One last thing... Your byline reads "Re-thinking, Re-feeling and Reviving Faith." I always wonder why people of faith, that is, people who believe in a "Higher Power" and simultaneously believe in a man-made dogma regarding said "Higher Power," why it is that such people believe that they have any right at all to discuss their religion or faith with ANYONE? True faith connects your inner self with your creator. Yours. Where is it written that one god can suffice for the many? Each of us must find god on our own, whether we attend church or synagogue or mosque regularly, or even if we can not spell the word god. God is connected to us through the experiences of common sense, and no other man can or should ever presume to lecture us on our life choices based on his interpretation of an overarching non-secular hierarchy. And by the way, I know I opened a large door by asking "where is it written," but since every religious text was written by men, and a few women, I'm sure that I am still on terra firma. No one knows the mind, beliefs, or purpose of god. Stop trying to.

You presume to know that god's love is perfect. "After all, the conditions are never perfect, but the promise of a newborn baby is that god's love is." Did god have a conversation with you and let you know that god's love is perfect? How do you justify this statement without introducing your personal belief about god's love? With the benefit of hindsight, don't tell me that there aren't at least a thousand ruthless and bloody warlords from the time of prehistory right up until the present day that mankind in general could have done without. I won't name any names, just consider our world history and the periods of history rife with mass murder. Warmongers that priests and popes have condemned to "burn in hellfire," such evil have they perpetrated. When they were newborns, were they also the promise of god's perfect love? Let us not be so naive as that. Life can be good and life can be evil, and life can be every thing in between. What other pronouncements can be set in stone? Or type?

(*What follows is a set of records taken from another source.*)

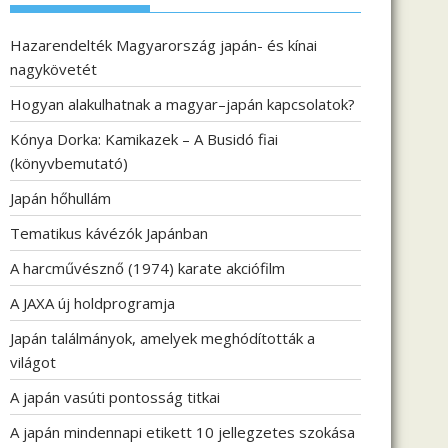
Hazarendelték Magyarország japán- és kínai
nagykövetét
Hogyan alakulhatnak a magyar–japán kapcsolatok?
Kónya Dorka: Kamikazek – A Busidó fiai
(könyvbemutató)
Japán hőhullám
Tematikus kávézók Japánban
A harcművésznő (1974) karate akciófilm
A JAXA új holdprogramja
Japán találmányok, amelyek meghódították a
világot
A japán vasúti pontosság titkai
A japán mindennapi etikett 10 jellegzetes szokása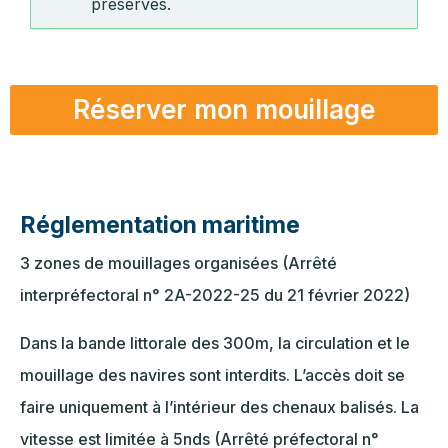
préservés.
Réserver mon mouillage
Réglementation maritime
3 zones de mouillages organisées (Arrêté
interpréfectoral n° 2A-2022-25 du 21 février 2022)
Dans la bande littorale des 300m, la circulation et le
mouillage des navires sont interdits. L’accès doit se
faire uniquement à l’intérieur des chenaux balisés. La
vitesse est limitée à 5nds (Arrêté préfectoral n°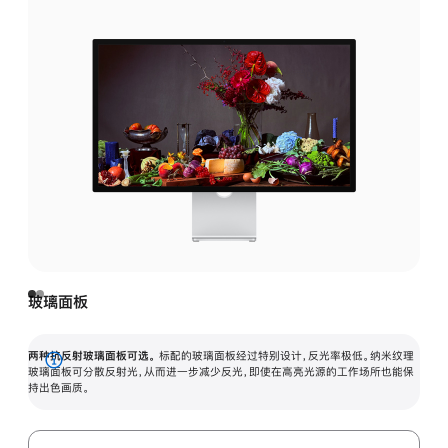
玻璃面板
两种抗反射玻璃面板可选。
标配的玻璃面板经过特别设计，反光率极低。纳米纹理
展
玻璃面板可分散反射光，从而进一步减少反光，即使在高亮光源的工作场所也能保
持出色画质。
开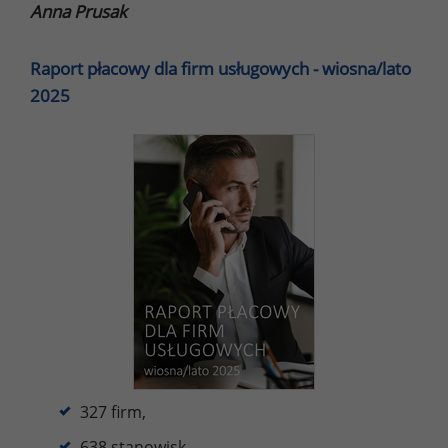
Anna Prusak
Raport płacowy dla firm usługowych - wiosna/lato
2025
327 firm,
638 stanowisk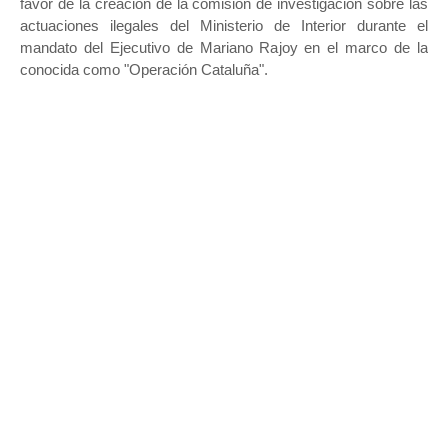
favor de la creación de la comisión de investigación sobre las
actuaciones ilegales del Ministerio de Interior durante el
mandato del Ejecutivo de Mariano Rajoy en el marco de la
conocida como "Operación Cataluña".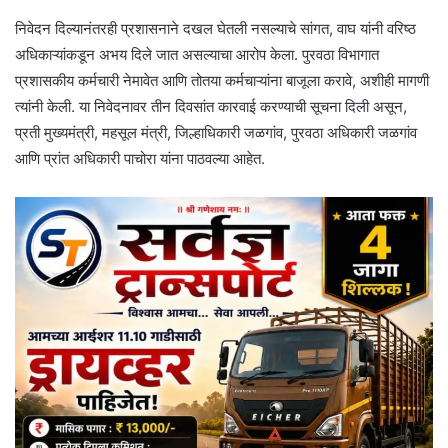
निवेदन दिल्यानंतरही प्रशासनाने दखल घेतली नसल्याचे सांगत, वाघ यांनी वरिष्ठ
अधिकाऱ्यांकडून अभय दिले जात असल्याचा आरोप केला. पुरवठा विभागात
प्रशासकीय कर्मचारी नेमावेत आणि तोतया कर्मचाऱ्यांना बाजूला करावे, अशीही मागणी
त्यांनी केली. या निवेदनावर तीन दिवसांत कारवाई करण्याची सूचना दिली असून,
प्रती मुख्यमंत्री, महसूल मंत्री, जिल्हाधिकारी जळगांव, पुरवठा अधिकारी जळगांव
आणि प्रांत अधिकारी पाचोरा यांना पाठवल्या आहेत.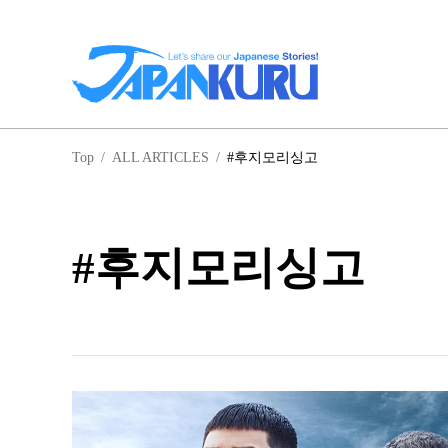
일
Top
/
ALL ARTICLES
/
#후지모리싱고
홋
#후지모리싱고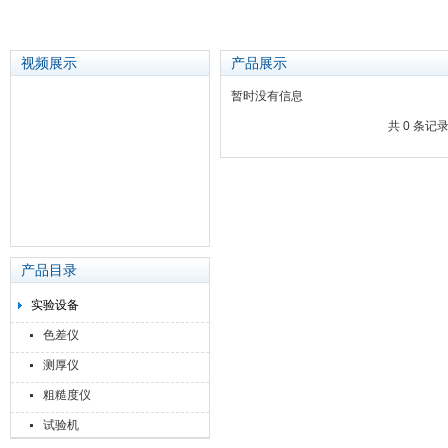
视频展示
产品展示
暂时没有信息
共 0 条记
苏州泽升精密机械仪器有限公司
产品目录
实验设备
色差仪
测厚仪
粗糙度仪
试验机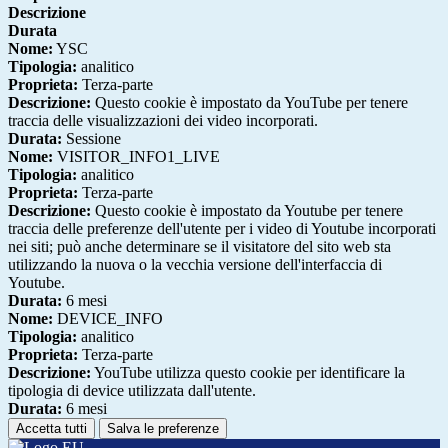
Descrizione
Durata
Nome:
YSC
Tipologia:
analitico
Proprieta:
Terza-parte
Descrizione:
Questo cookie è impostato da YouTube per tenere
traccia delle visualizzazioni dei video incorporati.
Durata:
Sessione
Nome:
VISITOR_INFO1_LIVE
Tipologia:
analitico
Proprieta:
Terza-parte
Descrizione:
Questo cookie è impostato da Youtube per tenere
traccia delle preferenze dell'utente per i video di Youtube incorporati
nei siti; può anche determinare se il visitatore del sito web sta
utilizzando la nuova o la vecchia versione dell'interfaccia di
Youtube.
Durata:
6 mesi
Nome:
DEVICE_INFO
Tipologia:
analitico
Proprieta:
Terza-parte
Descrizione:
YouTube utilizza questo cookie per identificare la
tipologia di device utilizzata dall'utente.
Durata:
6 mesi
Accetta tutti
Salva le preferenze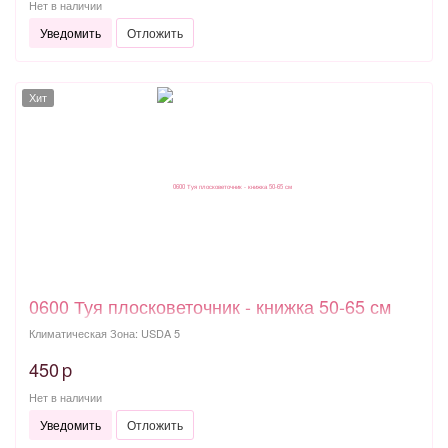
Нет в наличии
Уведомить
Отложить
Хит
0600 Туя плосковеточник - книжка 50-65 см
Климатическая Зона: USDA 5
450
p
Нет в наличии
Уведомить
Отложить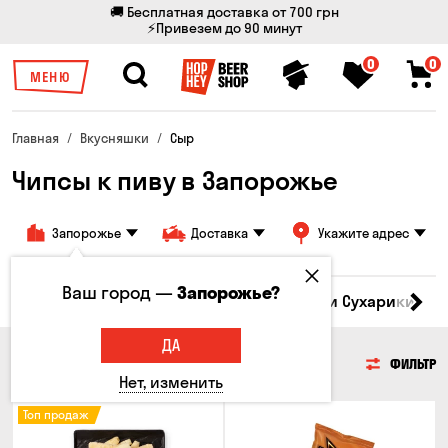
🚚 Бесплатная доставка от 700 грн
⚡Привезем до 90 минут
0
0
МЕНЮ
Главная
Вкусняшки
Сыр
Чипсы к пиву в Запорожье
Запорожье
Доставка
Укажите адрес
Ваш город —
Запорожье?
Кукуруза
Семечки
Чипсы
Гренки и Сухарики
З
ДА
ЧИПСЫ
ФИЛЬТР
Нет, изменить
Топ продаж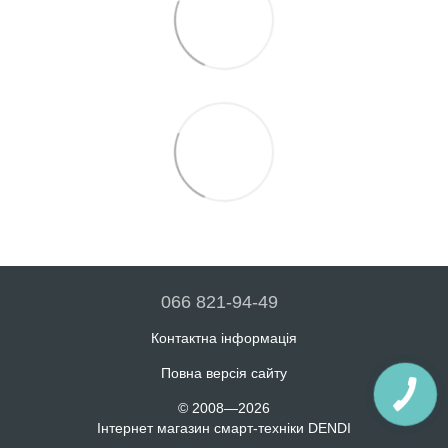
066 821-94-49
Контактна інформація
Повна версія сайту
© 2008—2026
Інтернет магазин смарт-техніки DENDI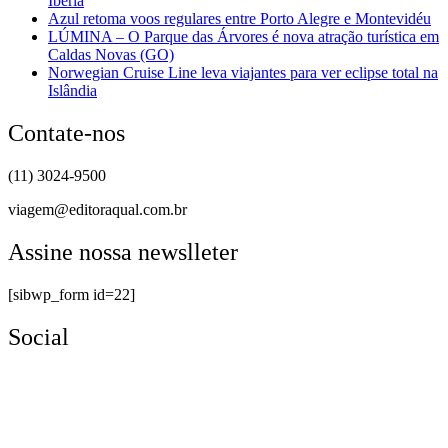
Iberia
Azul retoma voos regulares entre Porto Alegre e Montevidéu
LÚMINA – O Parque das Árvores é nova atração turística em
Caldas Novas (GO)
Norwegian Cruise Line leva viajantes para ver eclipse total na
Islândia
Contate-nos
(11) 3024-9500
viagem@editoraqual.com.br
Assine nossa newslleter
[sibwp_form id=22]
Social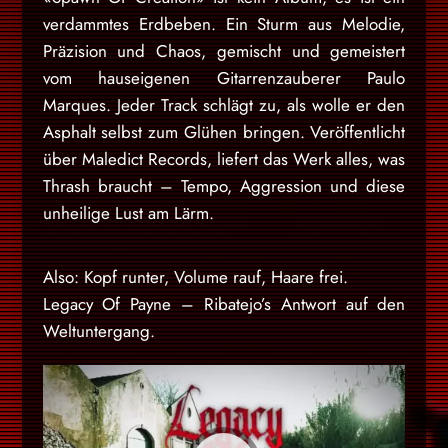
verdammtes Erdbeben. Ein Sturm aus Melodie,
Präzision und Chaos, gemischt und gemeistert
vom hauseigenen Gitarrenzauberer Paulo
Marques. Jeder Track schlägt zu, als wolle er den
Asphalt selbst zum Glühen bringen. Veröffentlicht
über Maledict Records, liefert das Werk alles, was
Thrash braucht – Tempo, Aggression und diese
unheilige Lust am Lärm.
Also: Kopf runter, Volume rauf, Haare frei.
Legacy Of Payne – Ribatejo’s Antwort auf den
Weltuntergang.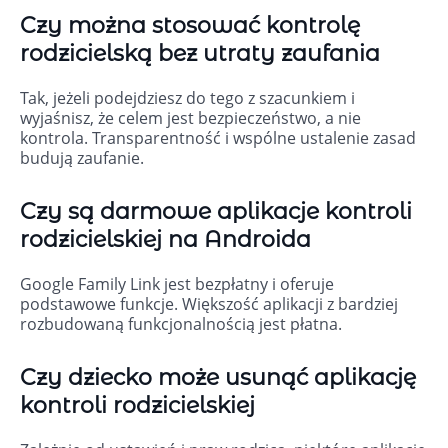
Czy można stosować kontrolę
rodzicielską bez utraty zaufania
Tak, jeżeli podejdziesz do tego z szacunkiem i
wyjaśnisz, że celem jest bezpieczeństwo, a nie
kontrola. Transparentność i wspólne ustalenie zasad
budują zaufanie.
Czy są darmowe aplikacje kontroli
rodzicielskiej na Androida
Google Family Link jest bezpłatny i oferuje
podstawowe funkcje. Większość aplikacji z bardziej
rozbudowaną funkcjonalnością jest płatna.
Czy dziecko może usunąć aplikację
kontroli rodzicielskiej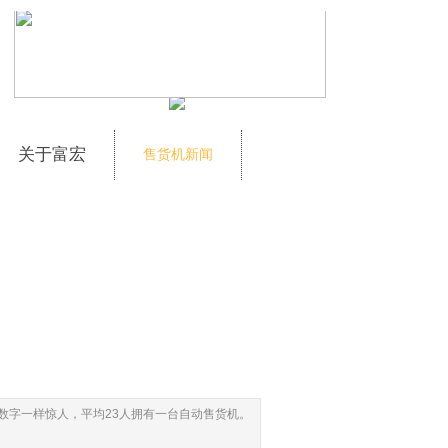
关于富宏
售货机新闻
数字一样惊人，平均23人拥有一台自动售货机。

The world entire is a result of choice. Choice is all that distinguishes us fully from inanimate forms of life. Who is born and who is not, who is executed and who spends life in prison, who incites war and who sues for peace... The results inform our world and our society. If you do not believe in abortion, that is your choice. Don't confuse that ability to choose with anything other than a right secured for you by the blood, sweat, and toil of ancestors long dead.

You close with "...let's also agree that the best choice is life." Where do you weigh in on the other facets of that statement, I wonder? Are you for or against the death penalty? Do you believe in war? Would you turn the other cheek in any and every instance? You see, abortion is just the tip of the discussions, not the root as evangelicals in particular seem to believe. Protecting and preserving life, specifically human life, should start with the protection and preservation of those citizens who are alive! You want to talk about abortion, fine. But continue the debate into all areas of societal life and address the violence that surrounds even the most peaceful of citizens. The "Choose Life" argument is a simplistic one that rings hollow in a nation unerringly set on a course for continual war.

As a final note, I wonder where the millions of "lower" animals slaughtered for food and clothing every day fit into your "Choose Life" philosophy?